*** Block opens ***
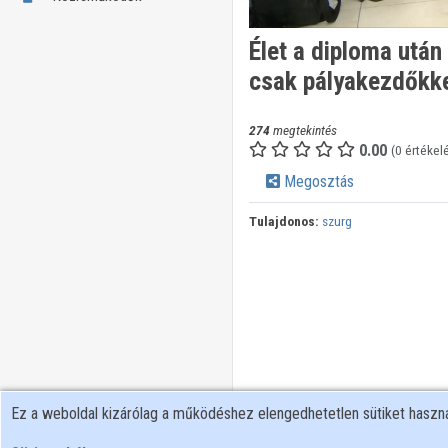
Élet a diploma után
csak pályakezdőkk
274
megtekintés
0.00
(0 értékel
Megosztás
Tulajdonos:
szurg
Ez a weboldal kizárólag a működéshez elengedhetetlen sütiket hasz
*** Block closes ***
* **Assigned task**
Reproduce each entry exactly, without the pictures.

* **Exercise solution**
Élet a diploma után
csak pályakezdőkk
274
megtekintés
0.00
(0 értékel
Megosztás
Tulajdonos:
szurg
Ez a weboldal kizárólag a működéshez elengedhetetlen sütiket hasz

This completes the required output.